Con esa llegada comenzó la segunda etapa importante en mi vida. Yo estaba
acostumbrado a mudanzas, ya que en esos quince años habíamos tenido catorce
domicilios en cinco ciudades. Sólo que los cambios que golpeaban ahora en mi
puerta eran más importantes que los anteriores: mis padres y mi única hermana
volverían a Indonesia, y durante por lo menos cinco años -hasta su próximas
vacaciones- yo iba a estar lejos de ellos, en un país con un clima y costumbres
muy diferentes de los que conocía. Pero en Holanda vivían parientes con
los que teníamos muy buenos lazos, y confié en que me adaptaría a las nuevas
circunstancias sin mayores problemas.
Alquilamos el primer piso de una casa en un
barrio residencial de La Haya, donde terminaba la edificación metropolitana.

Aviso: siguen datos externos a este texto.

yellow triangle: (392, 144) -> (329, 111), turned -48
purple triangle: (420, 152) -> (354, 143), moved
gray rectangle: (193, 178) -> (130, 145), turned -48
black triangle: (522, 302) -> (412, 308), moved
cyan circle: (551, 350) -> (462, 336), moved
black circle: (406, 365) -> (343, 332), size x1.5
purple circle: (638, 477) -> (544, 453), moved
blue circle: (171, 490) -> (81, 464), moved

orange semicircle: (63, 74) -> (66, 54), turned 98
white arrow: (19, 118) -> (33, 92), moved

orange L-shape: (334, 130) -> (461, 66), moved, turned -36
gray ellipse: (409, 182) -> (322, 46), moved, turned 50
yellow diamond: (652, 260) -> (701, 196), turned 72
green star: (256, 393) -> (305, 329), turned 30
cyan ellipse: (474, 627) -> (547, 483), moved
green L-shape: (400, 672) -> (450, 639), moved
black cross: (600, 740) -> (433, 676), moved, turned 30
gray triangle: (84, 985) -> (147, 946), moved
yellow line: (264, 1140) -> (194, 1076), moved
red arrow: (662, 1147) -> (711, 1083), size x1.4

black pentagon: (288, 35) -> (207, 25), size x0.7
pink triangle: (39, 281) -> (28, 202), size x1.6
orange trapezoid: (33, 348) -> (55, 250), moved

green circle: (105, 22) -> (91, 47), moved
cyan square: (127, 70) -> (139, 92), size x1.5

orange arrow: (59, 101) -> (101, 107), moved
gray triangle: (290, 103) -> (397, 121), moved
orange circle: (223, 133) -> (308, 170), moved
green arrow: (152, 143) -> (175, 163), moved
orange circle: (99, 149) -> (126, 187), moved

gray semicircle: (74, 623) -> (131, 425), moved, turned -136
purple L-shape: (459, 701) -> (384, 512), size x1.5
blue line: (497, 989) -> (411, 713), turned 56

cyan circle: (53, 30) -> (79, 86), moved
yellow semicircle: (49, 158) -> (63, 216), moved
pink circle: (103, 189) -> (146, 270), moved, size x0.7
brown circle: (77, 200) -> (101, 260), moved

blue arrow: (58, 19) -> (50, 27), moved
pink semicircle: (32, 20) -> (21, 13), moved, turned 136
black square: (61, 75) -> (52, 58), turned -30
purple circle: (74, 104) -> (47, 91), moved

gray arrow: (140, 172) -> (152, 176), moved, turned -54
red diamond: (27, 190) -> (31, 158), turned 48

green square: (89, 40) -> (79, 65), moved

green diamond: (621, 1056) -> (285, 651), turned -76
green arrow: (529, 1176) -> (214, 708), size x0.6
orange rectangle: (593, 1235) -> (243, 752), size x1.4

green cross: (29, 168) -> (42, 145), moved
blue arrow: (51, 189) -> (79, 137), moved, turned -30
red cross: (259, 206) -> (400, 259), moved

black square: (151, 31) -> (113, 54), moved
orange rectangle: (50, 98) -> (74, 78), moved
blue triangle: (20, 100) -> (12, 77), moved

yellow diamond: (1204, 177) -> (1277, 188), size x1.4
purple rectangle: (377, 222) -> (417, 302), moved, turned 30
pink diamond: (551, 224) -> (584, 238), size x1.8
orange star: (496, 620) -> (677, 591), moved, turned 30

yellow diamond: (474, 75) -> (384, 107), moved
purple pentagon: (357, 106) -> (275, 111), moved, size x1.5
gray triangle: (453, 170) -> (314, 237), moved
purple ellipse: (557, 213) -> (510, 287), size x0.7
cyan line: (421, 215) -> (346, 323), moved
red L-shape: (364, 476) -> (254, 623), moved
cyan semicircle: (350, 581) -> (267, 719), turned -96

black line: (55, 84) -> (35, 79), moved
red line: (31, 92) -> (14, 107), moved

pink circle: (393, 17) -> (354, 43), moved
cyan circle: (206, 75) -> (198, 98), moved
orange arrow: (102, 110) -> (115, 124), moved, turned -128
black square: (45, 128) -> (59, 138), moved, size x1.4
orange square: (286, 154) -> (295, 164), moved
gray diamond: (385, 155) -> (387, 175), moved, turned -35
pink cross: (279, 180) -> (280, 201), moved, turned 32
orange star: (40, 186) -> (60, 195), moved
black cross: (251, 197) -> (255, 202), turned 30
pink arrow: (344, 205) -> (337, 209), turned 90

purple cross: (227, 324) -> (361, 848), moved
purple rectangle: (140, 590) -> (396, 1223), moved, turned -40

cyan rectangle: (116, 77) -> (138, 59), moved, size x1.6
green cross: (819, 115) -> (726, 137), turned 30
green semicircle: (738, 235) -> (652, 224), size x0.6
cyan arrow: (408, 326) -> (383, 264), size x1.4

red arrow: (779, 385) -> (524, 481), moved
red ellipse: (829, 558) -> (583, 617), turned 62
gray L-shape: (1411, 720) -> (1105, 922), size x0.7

Desde el living teníamos una amplia y colorida vista sobre tranvías amarillos,
los urbanos, y otros azules, interurbanos, que pasaban por una avenida de
circunvalación. Más allá, un tren eléctrico verde atravesaba praderas sin
espantar a las vacas.
Los primeros rayos del sol entraban libremente
por la ventanilla del altillo donde yo dormía. Tenía sueño todavía, pero no
quería llegar tarde al desayuno y, contento por las andanzas que me esperaban,
me asomé a la ventana. Afuera reinaba el mismo silencio que adentro. No había
un alma en la calle, ni chicos jugando, ni lecheros ni repartidores de
diarios. - Si éste es el industrioso pueblo holandés – me preguntaba yo - ¿qué
hace todo el mundo en la cama en un día radiante? Estábamos en vacaciones,
pero era un día laborable. Mi reloj indicaba una hora que no podía creer.
Estaba seguro de haberle dado cuerda antes de dormirme –aún faltaban décadas
para la aparición de los relojes de cuarzo-, igualmente lo di vuelta, lo sacudí
y me lo acerqué al oído. Sí, andaba. De repente recordé que la noche anterior
habíamos tenido luz hasta las diez de la noche, así que no debería asombrarme que
amaneciera a las tres de mañana. Volví a la cama, pero la excitación sobre
ésta y otras novedades no me dejó dormir más. Así estaba listo para atajar las
primeras rebanadas de pan que saltaron de la tostadora.
6 comentarios:
🇳🇱
Unknown 8/2 23.27 Por favor aclarar qué significa:
N L
Vamos, para qué perder nuestro tiempo en adivinanzas inadivinables?
.-
Solo puse una bandera de Holanda...pero se ve que vos en cambio ves NL, que sería Nederland
Increíble querido abuelo!!! (Y bisabuelo)
Alejandro, hola! Por favor contame qué tiene de increíble mis andanzas? Yo me las creo, y vos sabés que muy creyente no soy!
Otra cosa Ale, es una pregunta que te hago por el otro comentarista en este blog (Unknown), que no reacciona a mi pedido de darse a conocer. Estará convencido de que lo sé.
No me quita el sueño pero si por casualidad o por intuición lo sabes o lo sospechas, tendré una intriga menos.